Von Jan-Philipp Schlecht

Artikel vom 19. Juni 2020 - 10:35

SCHÖNAICH. Das Schönaicher Honeywell-Werk soll bis 2022 geschlossen werden. Diese Befürchtung äußerte die Gewerkschaft IG Metall am Donnerstag in einer Pressemitteilung. An dem Standort des US-amerikanischen Mischkonzerns sind derzeit 160 Mitarbeiter beschäftigt. Bereits im Jahr 2018 musste man dort einen Aderlass verkraften, da Teile der Produktion und Entwicklung nach Indien verlagert werden sollten. Nun soll die Geschichte von Honeywell in Schönaich bis 2022 endgültig zu Ende gehen.

Honeywell-Sprecher Graham Campbell sagt dazu auf Nachfrage der Kreiszeitung lediglich: "Honeywell schlägt vor, mehrere Aktivitäten vom Standort Schönaich in Deutschland zu verlagern und an Dritte und andere Honeywell-Standorte in Europa zu übertragen. Wir sind uns bewusst, dass dies leider die Mitarbeiter betrifft, und verpflichten uns zu einer offenen Kommunikation während des gesamten Zeitraums der Beratung darüber. Wir werden alle lokalen Gesetze und alle gesetzlich vorgeschriebenen Mitteilungs-, Beratungs- oder Verhandlungspflichten befolgen." Weitere Details zum Vorgehen und zum Stand der Verhandlungen mit dem Betriebsrat oder der Gewerkschaft waren nicht zu erfahren.

"Die damals vom Verhandlungsteam geäußerte Befürchtung, dass der gesamte Standort gefährdet ist, hat sich nun bewahrheitet", schreibt die Gewerkschaft IG Metall.  Das Unternehmen hat die Betriebsräte und die betroffenen Kolleginnen und Kollegen offenbar am 16. Juni 2020 darüber informiert.

Nur wenige Mitarbeiter sollen verschont bleiben

Von den zirka 160 Kolleginnen und Kollegen soll nur eine kleine Zahl an einem anderen Standort weiterbeschäftigt werden, will die IG Metall erfahren haben. Die meisten der betroffenen Mitarbeiter sind über 50 Jahre alt und sind im Durchschnitt fast 30 Jahre im Unternehmen beschäftigt.  „Es ist wirklich unglaublich, wie Honeywell mit seinen Mitarbeiterinnen und Mitarbeitern umgeht. Kaum sind alle Verlagerungen ins Ausland erfolgreich abgeschlossen, werden die Beschäftigten nicht mehr gebraucht", sagt Britta Cartarius, IG Metall Gewerkschaftssekretärin.

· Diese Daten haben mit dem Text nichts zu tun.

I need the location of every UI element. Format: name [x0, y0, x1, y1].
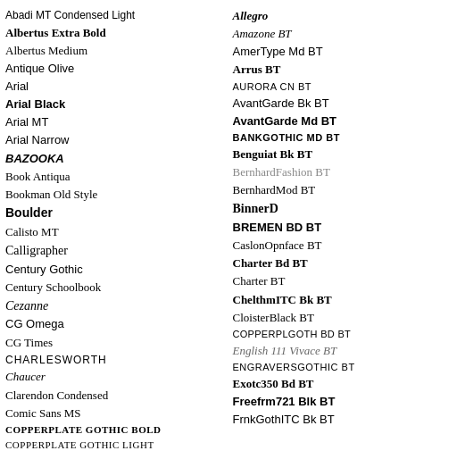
font-list-item[interactable]: Abadi MT Condensed Light	[5, 7, 226, 24]
font-list-item[interactable]: BREMEN BD BT	[233, 219, 453, 237]
font-list-item[interactable]: Calisto MT	[5, 223, 226, 241]
font-list-item[interactable]: Benguiat Bk BT	[233, 146, 453, 163]
font-list-item[interactable]: CG Times	[5, 334, 226, 352]
font-list-item[interactable]: BernhardMod BT	[233, 181, 453, 199]
right-column: AllegroAmazone BTAmerType Md BTArrus BTA…	[233, 7, 461, 453]
font-list-item[interactable]: English 111 Vivace BT	[233, 342, 453, 360]
font-list-item[interactable]: Freefrm721 Blk BT	[233, 393, 453, 411]
font-list-item[interactable]: CopperplGoth Bd BT	[233, 327, 453, 342]
font-list-item[interactable]: Charter Bd BT	[233, 255, 453, 272]
font-list-item[interactable]: CaslonOpnface BT	[233, 237, 453, 255]
font-list-item[interactable]: BinnerD	[233, 199, 453, 219]
font-list-item[interactable]: BernhardFashion BT	[233, 163, 453, 181]
font-list-item[interactable]: Cezanne	[5, 296, 226, 316]
font-list-item[interactable]: Arial Narrow	[5, 131, 226, 149]
font-list-item[interactable]: Arial Black	[5, 96, 226, 113]
font-list-item[interactable]: Aurora Cn BT	[233, 79, 453, 95]
font-list-item[interactable]: CHARLESWORTH	[5, 352, 226, 369]
font-list-item[interactable]: Arial MT	[5, 113, 226, 131]
font-list-item[interactable]: CloisterBlack BT	[233, 309, 453, 327]
font-list-item[interactable]: ChelthmITC Bk BT	[233, 291, 453, 309]
font-list-item[interactable]: Copperplate Gothic Light	[5, 438, 226, 453]
font-list: Abadi MT Condensed LightAlbertus Extra B…	[5, 7, 460, 453]
font-list-item[interactable]: AmerType Md BT	[233, 43, 453, 61]
font-list-item[interactable]: Comic Sans MS	[5, 405, 226, 422]
font-list-item[interactable]: FrnkGothITC Bk BT	[233, 411, 453, 429]
font-list-item[interactable]: Calligrapher	[5, 241, 226, 261]
left-column: Abadi MT Condensed LightAlbertus Extra B…	[5, 7, 233, 453]
font-list-item[interactable]: Arial	[5, 78, 226, 96]
font-list-item[interactable]: Arrus BT	[233, 61, 453, 79]
font-list-item[interactable]: Amazone BT	[233, 25, 453, 43]
font-list-item[interactable]: Century Gothic	[5, 261, 226, 279]
font-list-item[interactable]: EngraversGothic BT	[233, 360, 453, 375]
font-list-item[interactable]: Copperplate Gothic Bold	[5, 422, 226, 438]
font-list-item[interactable]: Albertus Extra Bold	[5, 24, 226, 42]
font-list-item[interactable]: Exotc350 Bd BT	[233, 375, 453, 393]
font-list-item[interactable]: Century Schoolbook	[5, 279, 226, 296]
font-list-item[interactable]: Antique Olive	[5, 60, 226, 78]
font-list-item[interactable]: Chaucer	[5, 368, 226, 386]
font-list-item[interactable]: BankGothic Md BT	[233, 130, 453, 146]
font-list-item[interactable]: AvantGarde Md BT	[233, 113, 453, 130]
font-list-item[interactable]: Boulder	[5, 204, 226, 223]
font-list-item[interactable]: Bookman Old Style	[5, 186, 226, 204]
font-list-item[interactable]: Book Antiqua	[5, 168, 226, 186]
font-list-item[interactable]: Albertus Medium	[5, 42, 226, 60]
font-list-item[interactable]: BAZOOKA	[5, 150, 226, 168]
font-list-item[interactable]: AvantGarde Bk BT	[233, 95, 453, 113]
font-list-item[interactable]: Clarendon Condensed	[5, 387, 226, 405]
font-list-item[interactable]: Allegro	[233, 7, 453, 25]
font-list-item[interactable]: Charter BT	[233, 272, 453, 290]
font-list-item[interactable]: CG Omega	[5, 315, 226, 333]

Noch letzte Woche wurde offenbar samstags gearbeitet, nun diese Hiobsbotschaft verkündet. Cartarius: "Wie der Konzern mit den Menschen bei Honeywell umgeht, ist skrupellos. Wie schon 2018, werden wir unsere Mitglieder wieder tatkräftig unterstützen.“

Im Produktionssitz an der Böblinger Straße, der einst aus dem Unternehmen Centra-Bürkle hervorging, wird bis dato Steuer- und Regelungstechnik im Klimabereich für größere Gebäude entwickelt und produziert. "Ein sehr konservatives Geschäft mit langen Entwicklungszyklen und Kundenbeziehungen", sagte bei der Kündigungswelle vor zwei Jahren einer der Entwickler.